In season of colds, flu, ear infections, we need to fight antibiotic overuse

As the East Coast digs out from the big snow, winds, and the freezing weather, many around us also will be coming down with colds and flu. Public health officials forecast the infections of the seasonal illnesses will markedly increase in the days ahead. It’s a perfect time to talk about antibiotics. In brief, they don’t work against the virus-caused flu; they’re not recommended for most colds, which also are virus-caused, and many bronchial conditions. Don’t think about them to medicate kids’ ear infections. We all need to join in the campaign to curb overuse of invaluable antibiotics — and here are some reminders how and why.

The Centers for Disease Control and Prevention recently joined with the American College of Physicians to issue new guidelines, urging caregivers to be careful in prescribing antibiotics, even for more severe bronchial infections. Here’s why:

Antibiotics are prescribed at more than 100 million adult ambulatory care visits annually, and 41% of these prescriptions are for respiratory conditions (1). Inappropriate antibiotic use for [acute respiratory tract infections] is an important contributor to antibiotic resistance, an urgent public health threat (2). In the United States, at least 2 million antibiotic-resistant illnesses and 23 000 deaths occur each year, at a cost to the U.S. economy of at least $30 billion (2). Increased community use of antibiotics is highly correlated with emerging antibiotic-resistant infections. In places with greater prescribing of broad-spectrum antibiotics … rates of multidrug-resistant pneumococcal disease are higher. …

Professional groups of pediatricians and family physicians, just to remind, have warned against wasteful, ineffective, and potentially harmful prescribing of antibiotics for kids with ear infections.

The rampant overuse of antibiotics, scientists say, has led to the rise of antimicrobial resistance that has become a global health threat. Breeders have fed the medications freely to produce bigger pigs and cattle that fetch higher market prices. But this only has helped to make drug-resistant superbugs a spreading bane, creating havoc in hospitals and caregiving institutions (nursing homes), as well as public spaces like gyms where kids and athletes work out and contract MRSA infections. Global antibiotic overuse, one research study recently calculated, could create a “doomsday scenario” in which no effective antimicrobial treatments are available:

Under this scenario, hospital-acquired infections and other diseases like HIV, TB and malaria would be beyond the reach of medical help. We found that this scenario would cost the world 444 million adults by the year 2050. This decrease in global population would translate into an annual loss to the world economy of up to $3 trillion, or roughly the equivalent of the current combined annual output of New York and Texas.
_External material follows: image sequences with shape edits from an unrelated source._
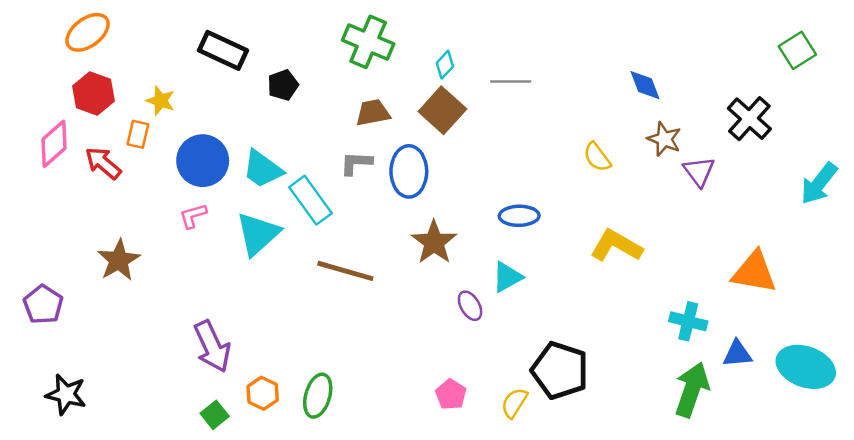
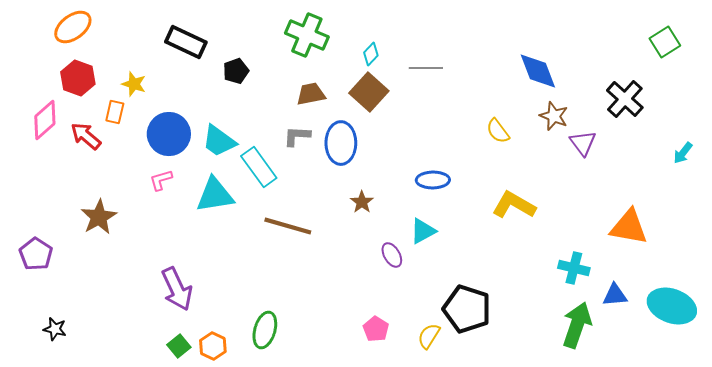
blue diamond: (645, 85) -> (538, 71), size x1.4
cyan arrow: (819, 183) -> (683, 153), size x0.6
cyan triangle: (258, 234) -> (215, 195), turned 33
brown star: (434, 242) -> (362, 202), size x0.6
orange hexagon: (263, 393) -> (213, 346), moved
black star: (66, 394) -> (55, 329), size x0.7

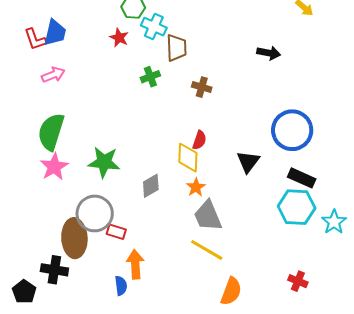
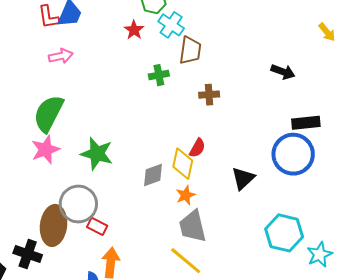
brown cross: (202, 87) -> (209, 95), turned -30
black rectangle: (302, 178) -> (306, 123), moved, turned -40
gray diamond: (151, 186) -> (153, 175), moved

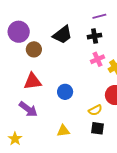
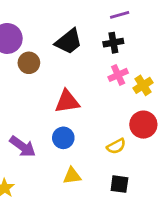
red triangle: (32, 81) -> (67, 102), moved
blue circle: (65, 92) -> (63, 138), moved
black square: (97, 128) -> (119, 184), moved

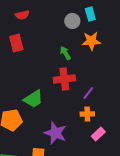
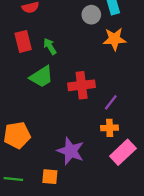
green arrow: (65, 53) -> (50, 46), moved
green trapezoid: (33, 99) -> (41, 77), moved
pink rectangle: (98, 134) -> (123, 152), size x1.5

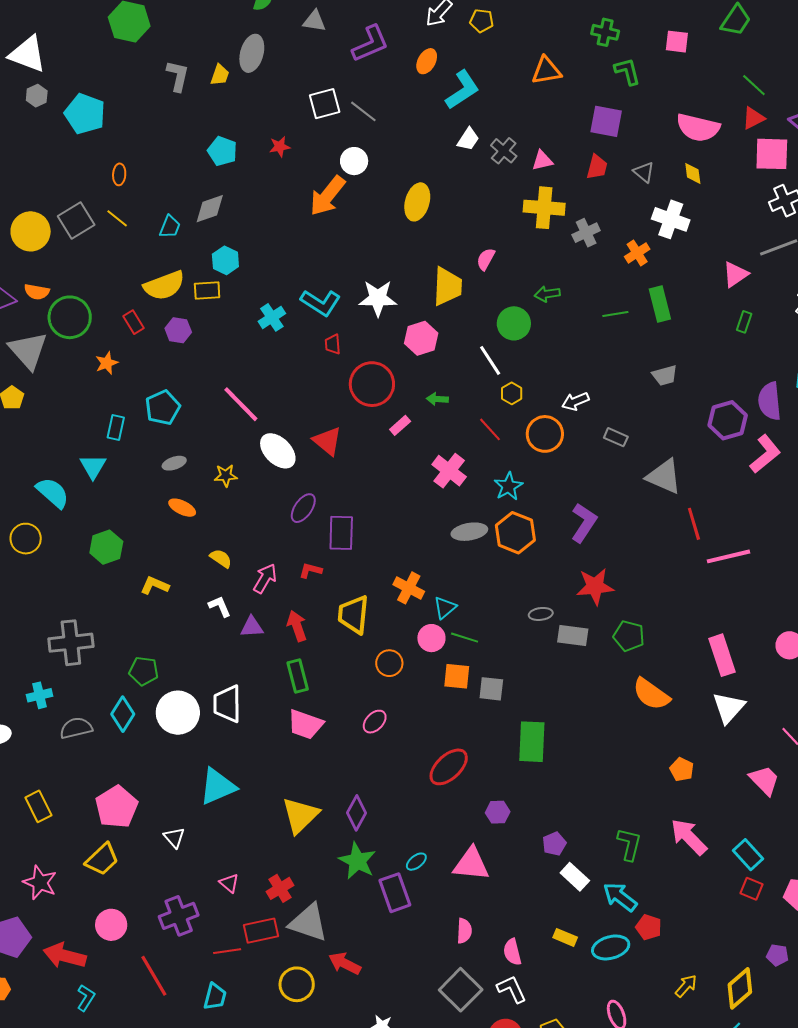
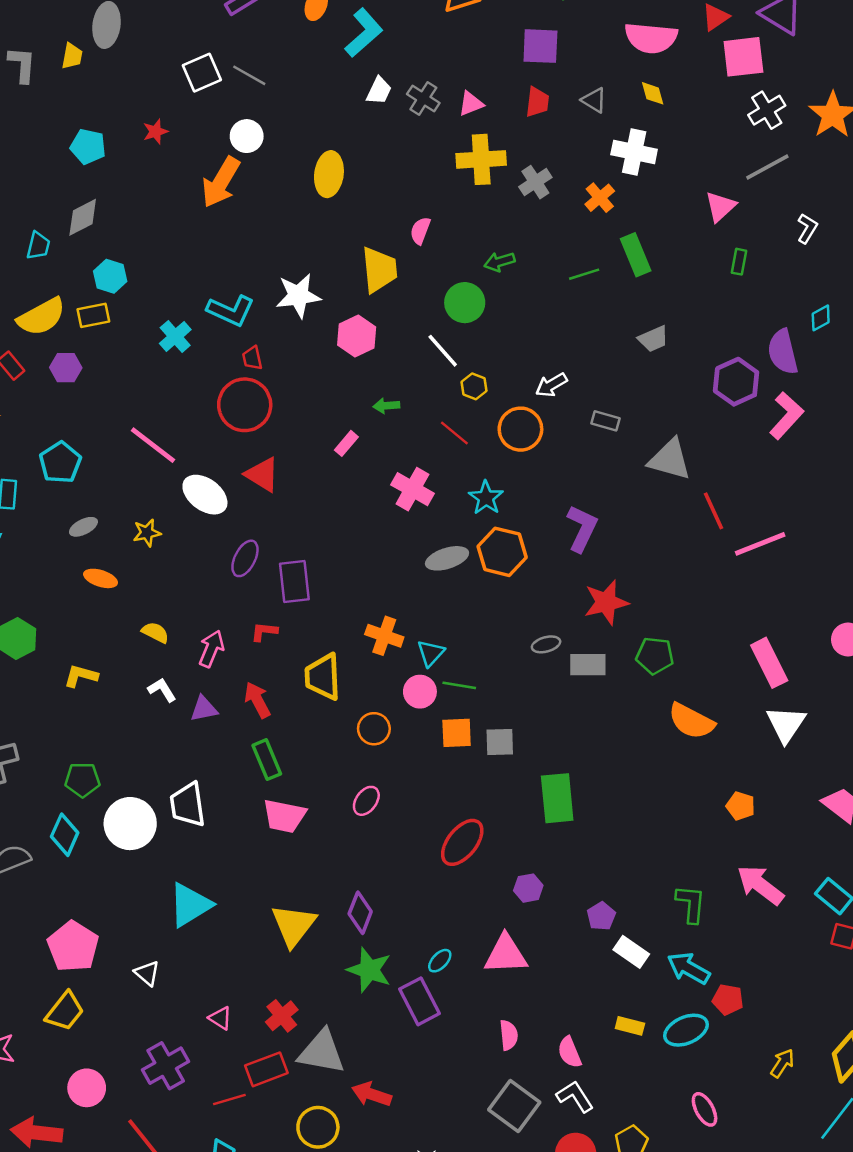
red circle: (372, 384) -> (245, 405), moved

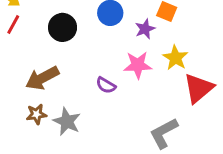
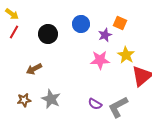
brown arrow: (42, 78) -> (34, 69), size x0.7
purple semicircle: (106, 85) -> (95, 104), moved
brown star: (36, 114) -> (24, 100), moved

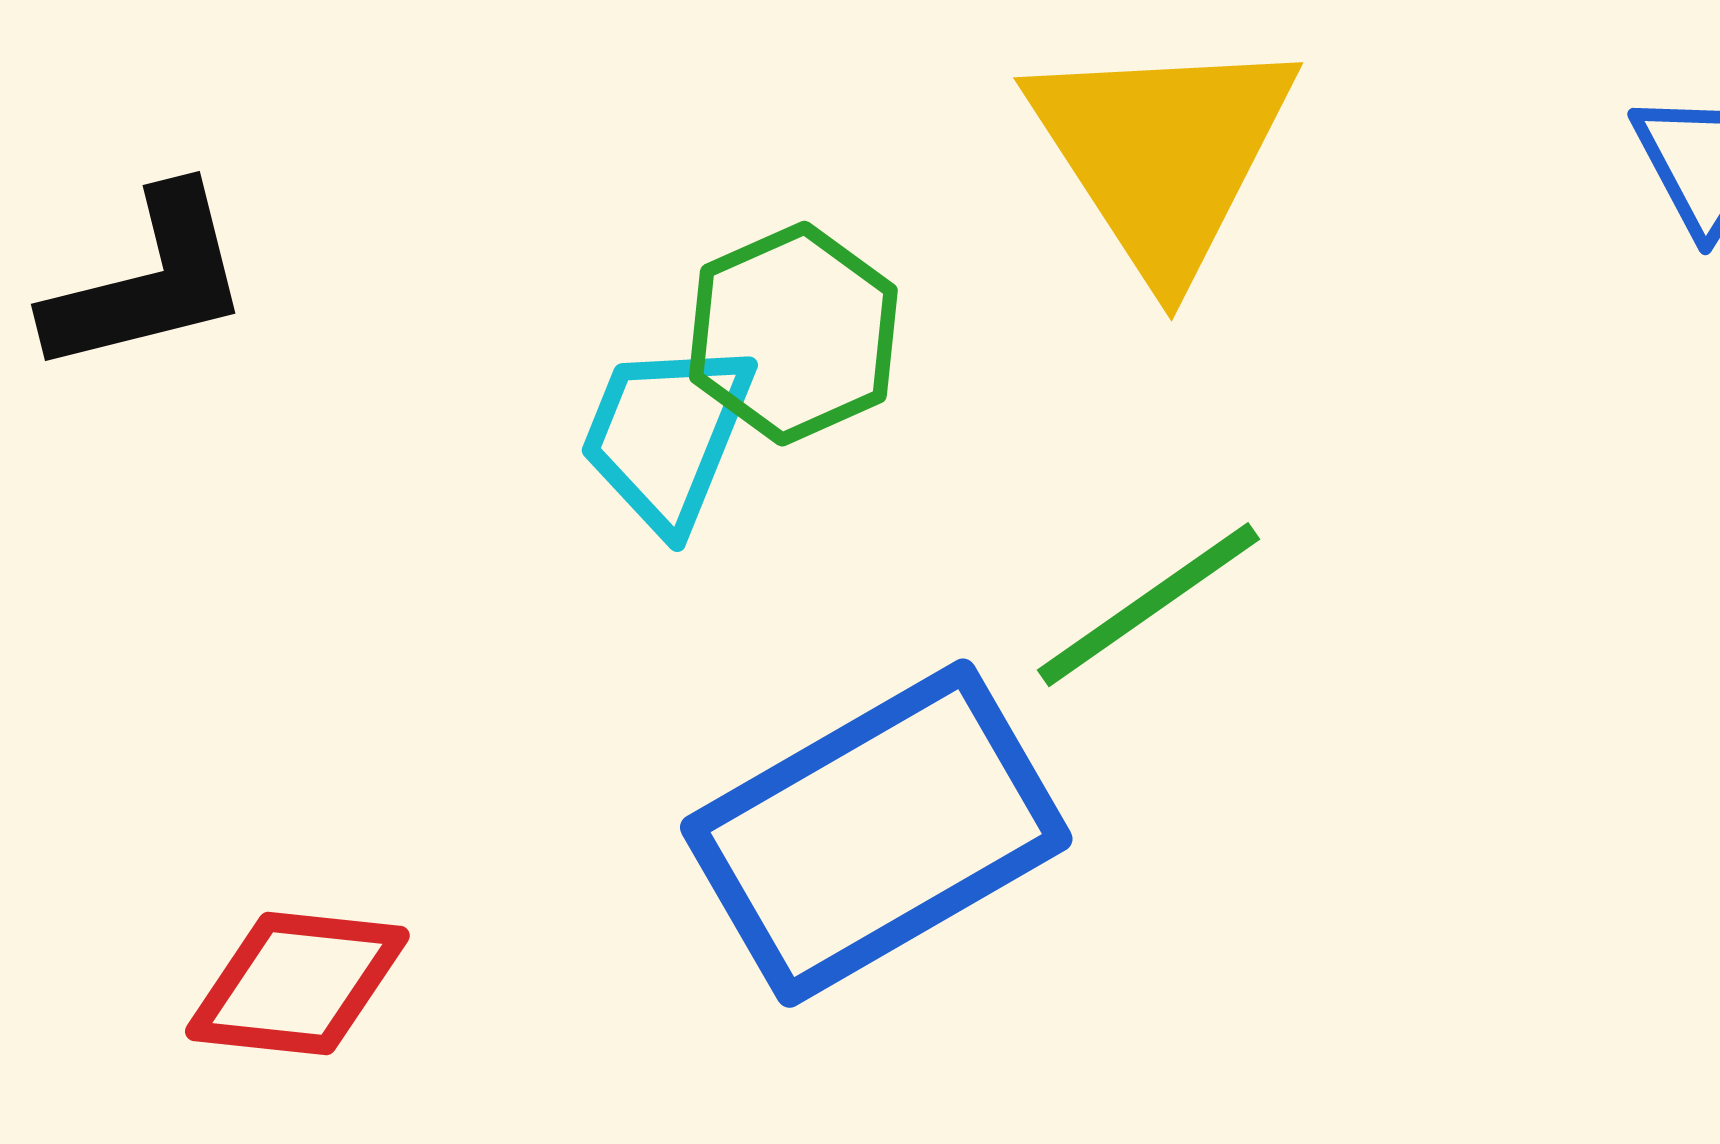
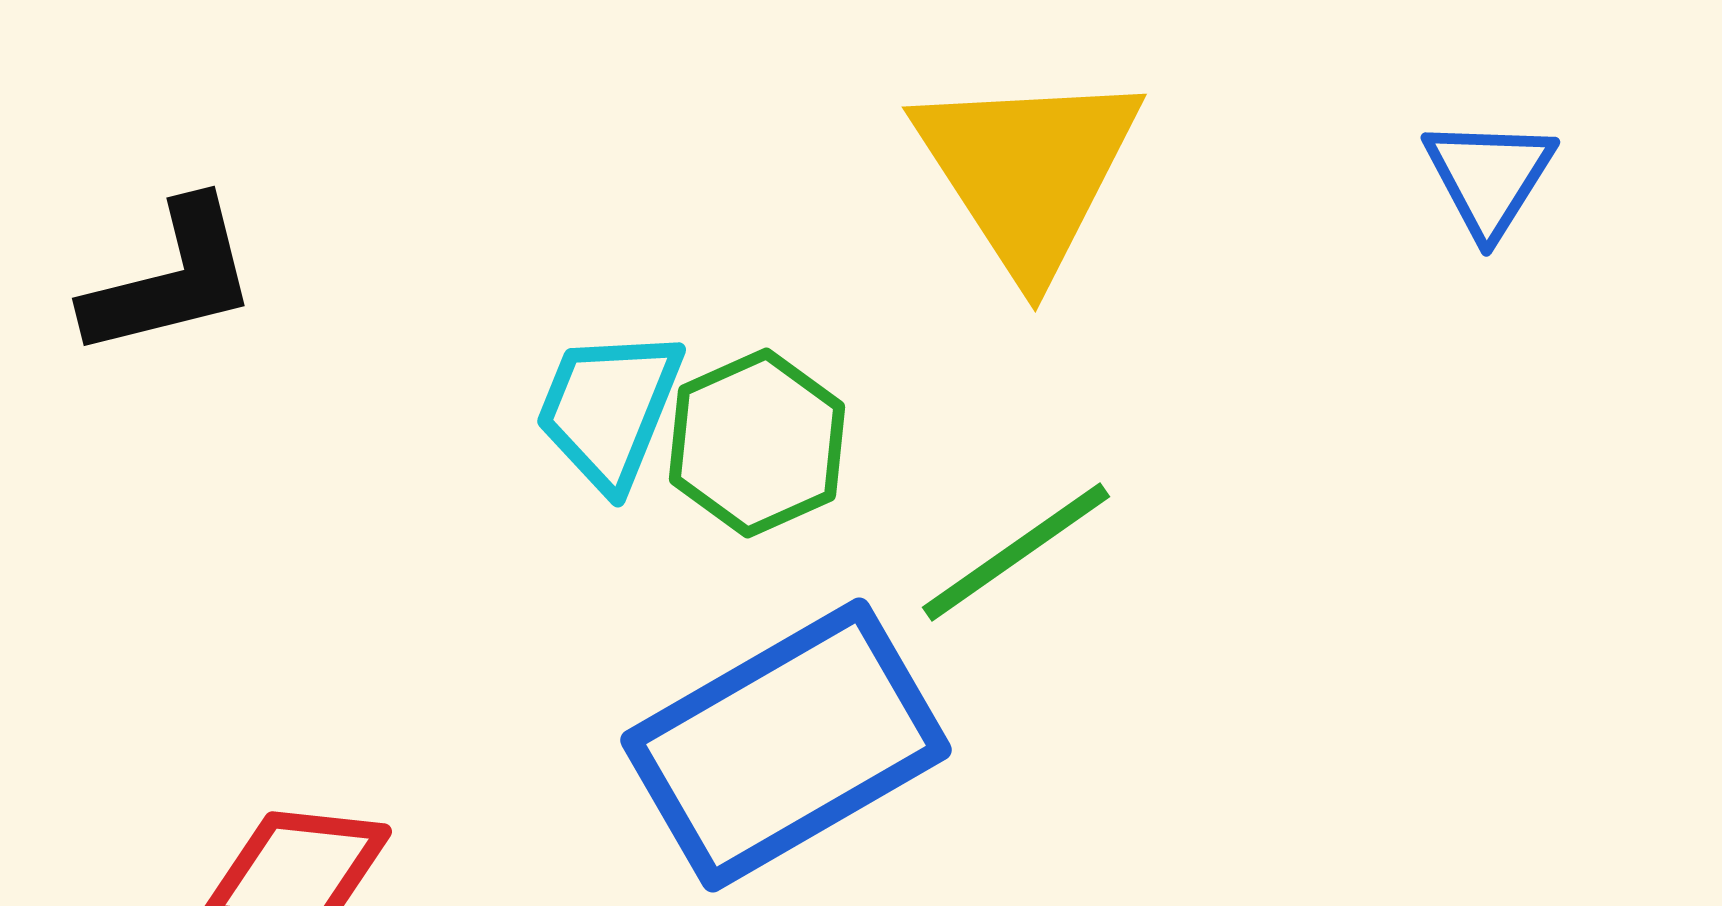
green hexagon: (793, 334) -> (757, 443), moved

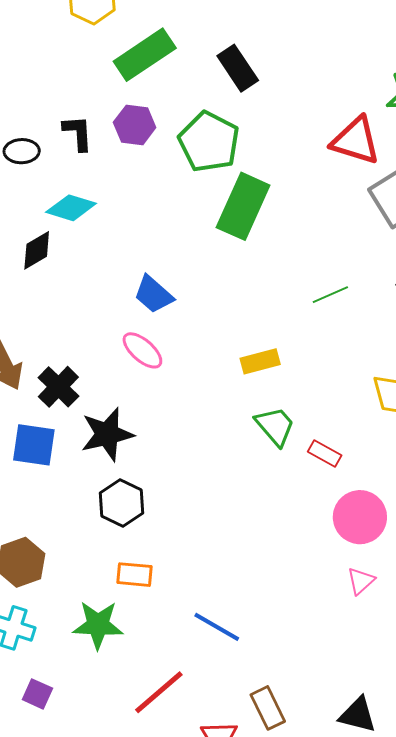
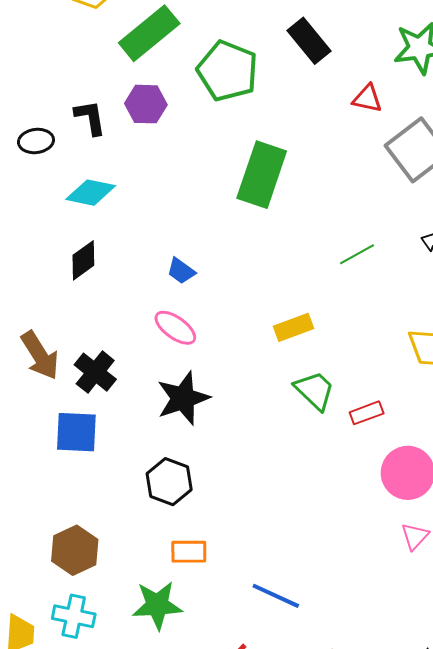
black rectangle: (238, 68) -> (309, 41), moved
red triangle: (356, 141) -> (367, 99), size x0.6
green pentagon: (209, 142) -> (227, 71), moved
black diamond: (37, 250) -> (83, 260), moved
blue trapezoid: (154, 294) -> (181, 271), size x0.7
black star: (107, 434) -> (183, 398), moved
red rectangle: (325, 453) -> (367, 413), turned -44

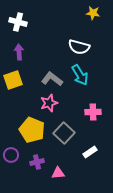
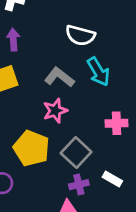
white semicircle: (79, 47) -> (80, 35), moved
white rectangle: (90, 152) -> (112, 179), turned 64
purple cross: (37, 162) -> (79, 185), moved

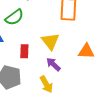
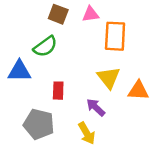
yellow triangle: (50, 41) -> (109, 78), moved

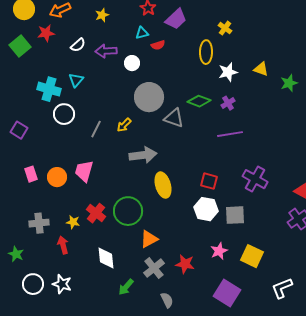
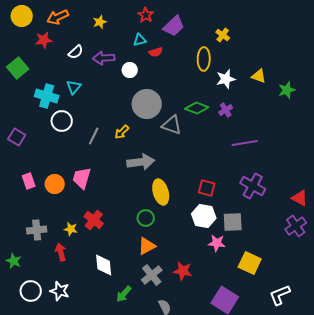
green square: (20, 46) -> (18, 68), moved
purple line: (230, 134) -> (245, 143), moved
green circle: (128, 211) -> (146, 218), moved, size x0.6
pink star: (219, 251) -> (217, 243), moved, turned 30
Fast food chains, never operations eager to forego a buck nor to accept anything but the most expeditious supply, have stepped up and many slowly are committing to serving only antibiotic-free beef and chicken. Big Pharma, in my view, operates only rarely with benevolence and broad interests beyond the monetary. But the antibiotic crisis is so grave that dozens of companies have committed to developing new medications and therapies.

It’s good to know that global efforts are under way to address antibiotic overuse and its potentially dire consequences. As I have written, Congress and the Obama Administration significantly increased federal health care funding as part of a hectic, end-of-year budget action. Some of the increased funding will support efforts to combat antibiotic overuse and superbugs. This is a pitched battle that we cannot afford to lose and in which we all need to do our part.